I hope it will increase hastily. I suppose it is most of the
stones cleared away, and the land well drained.
In the last year of Schrøter’s life we read that 200 acres
(80 hectares) were under cultivation, and that the purchase
of this land by the smallholders was then under discussion.
The farming experiments carried out by Schrøter and his
friends in the last 20 years of his life, with the aim of
improving husbandry, make quite an impressive list. In 1836,
he sent to Shetland for seed potatoes. Next year, he planted
Shetland rhubarb with success. In 1842, he tells of successful
cabbage cultivation on the Shetland pattern, allowing two
seasons for growth, with turf ashes applied the first year, and
strong manure the second.
Schrøter was also keen on the improvement of the animals
of the Faroe Islands. In 1832 he imported a young ram from
Shetland, and in 1844 he was speculating on the idea of
introducing apalca sheep. That year, too, he and some of his
friends tried the method, recommended by Trevelyan, of
salting grass instead of making hay.

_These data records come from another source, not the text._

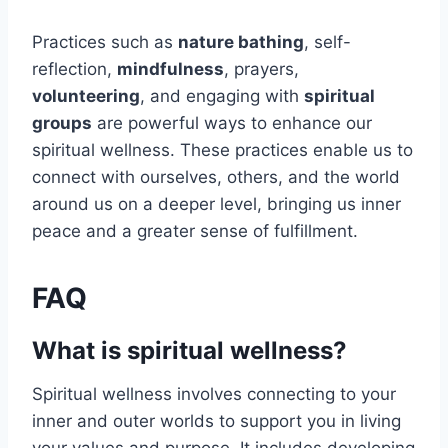
Practices such as
nature bathing
, self-
reflection,
mindfulness
, prayers,
volunteering
, and engaging with
spiritual
groups
are powerful ways to enhance our
spiritual wellness. These practices enable us to
connect with ourselves, others, and the world
around us on a deeper level, bringing us inner
peace and a greater sense of fulfillment.
FAQ
What is spiritual wellness?
Spiritual wellness involves connecting to your
inner and outer worlds to support you in living
your values and purpose. It includes developing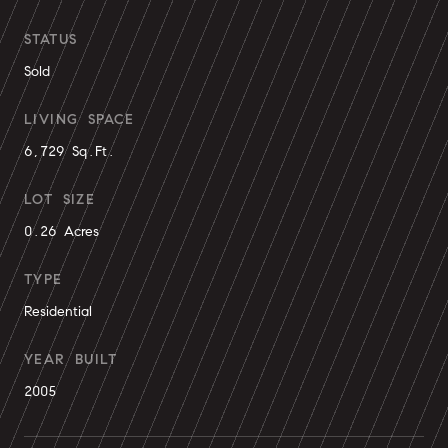
STATUS
Sold
LIVING SPACE
6,729 Sq.Ft.
LOT SIZE
0.26 Acres
TYPE
Residential
YEAR BUILT
2005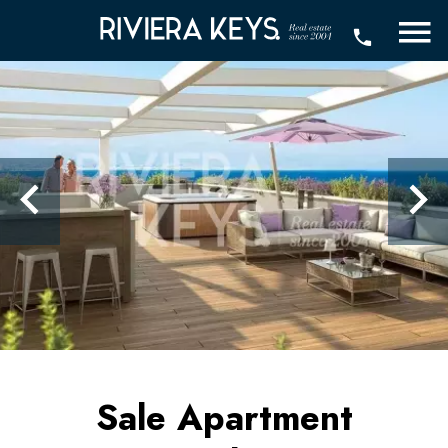
Sale Apartment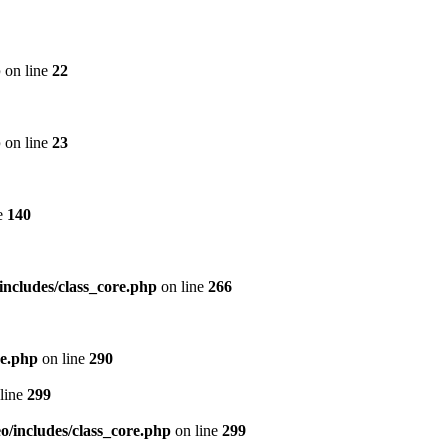
p
on line
22
p
on line
23
e
140
includes/class_core.php
on line
266
re.php
on line
290
line
299
/includes/class_core.php
on line
299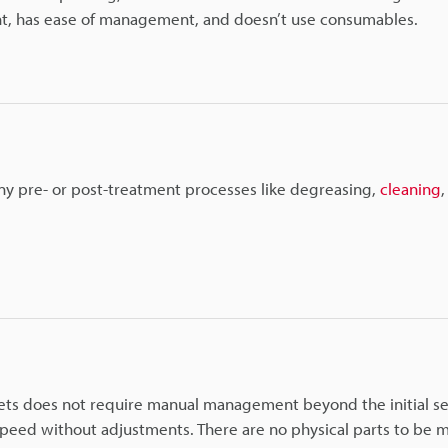
ent, has ease of management, and doesn’t use consumables.
any pre- or post-treatment processes like degreasing,
cleaning
blets does not require manual management beyond the initial s
speed without adjustments. There are no physical parts to be 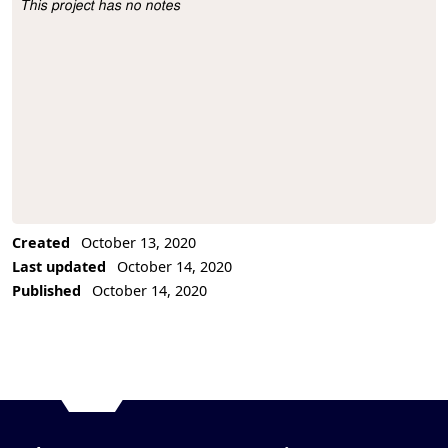
This project has no notes
Project Description
Created
October 13, 2020
Last updated
October 14, 2020
Published
October 14, 2020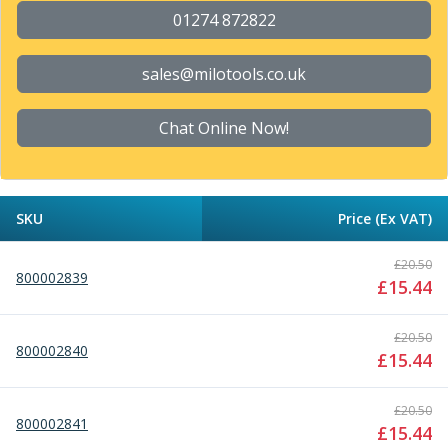
Parting Off Tools
01274 872822
Grooving Tools
Grooving Inserts
sales@milotools.co.uk
Knurling Tools
Knurling Toolholders
Chat Online Now!
Knurling Wheels
Burnishing Tools
Roller Burnishing Tools
Diamond Burnishing Tools
SKU
Price (Ex VAT)
Threading
Machine Taps
£
20.50
800002839
General Purpose Machine Taps
£
15.44
High Performance Universal Machine Taps
Machine Taps for Stainless Steel
£
20.50
800002840
Machine Taps for Aluminium
£
15.44
Hand Taps
Thread Mills
£
20.50
800002841
Metric Coarse (MC) Thread Mills
£
15.44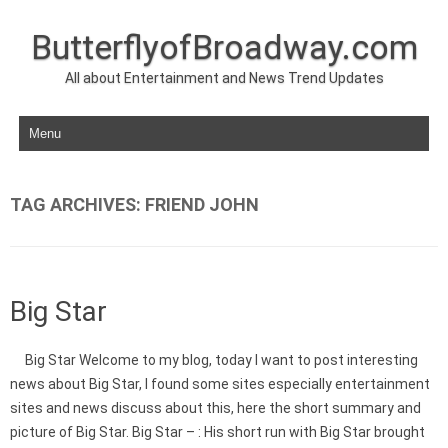
ButterflyofBroadway.com
All about Entertainment and News Trend Updates
Skip to content
TAG ARCHIVES:
FRIEND JOHN
Big Star
Big Star Welcome to my blog, today I want to post interesting
news about Big Star, I found some sites especially entertainment
sites and news discuss about this, here the short summary and
picture of Big Star. Big Star – : His short run with Big Star brought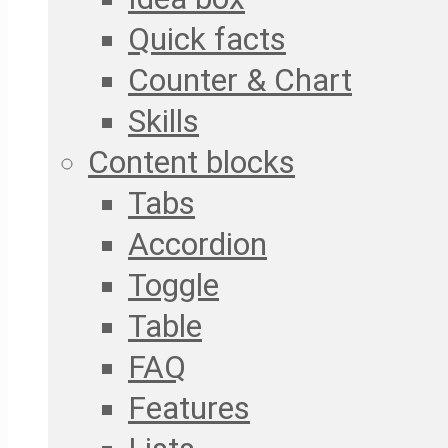
Quick facts
Counter & Chart
Skills
Content blocks
Tabs
Accordion
Toggle
Table
FAQ
Features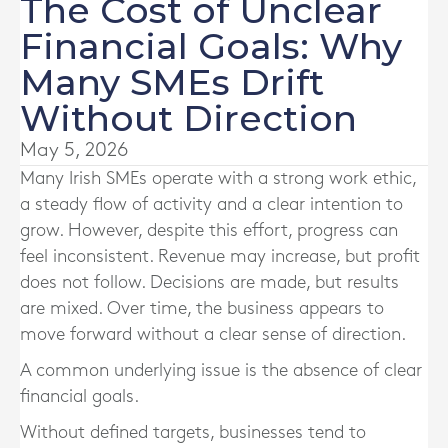
The Cost of Unclear
Financial Goals: Why
Many SMEs Drift
Without Direction
May 5, 2026
Many Irish SMEs operate with a strong work ethic,
a steady flow of activity and a clear intention to
grow. However, despite this effort, progress can
feel inconsistent. Revenue may increase, but profit
does not follow. Decisions are made, but results
are mixed. Over time, the business appears to
move forward without a clear sense of direction.
A common underlying issue is the absence of clear
financial goals.
Without defined targets, businesses tend to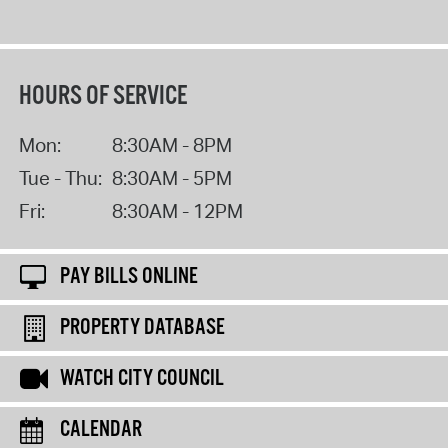
HOURS OF SERVICE
Mon:
8:30AM - 8PM
Tue - Thu:
8:30AM - 5PM
Fri:
8:30AM - 12PM
PAY BILLS ONLINE
PROPERTY DATABASE
WATCH CITY COUNCIL
CALENDAR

Next year, Trevelyan sent
him some seeds of tussock grass from the Falkland Islands.
Schrøter remarks:
This is indeed very curious that I now in my old age
have had the fortune to plant grass from Isles hardly men-
tioned in our geographical books, when I was a boy.
However, he had the same difficulty with this grass as he
had with his cabbages — the sheep persisted in breaking into
his enclosure in winter and eating the plants. Schrøter also
had very good results with turnip and carrot seed sent him
by Trevelyan, and after the Irish potato disease appeared in
Faroe, he tried out Danish seed potatoes.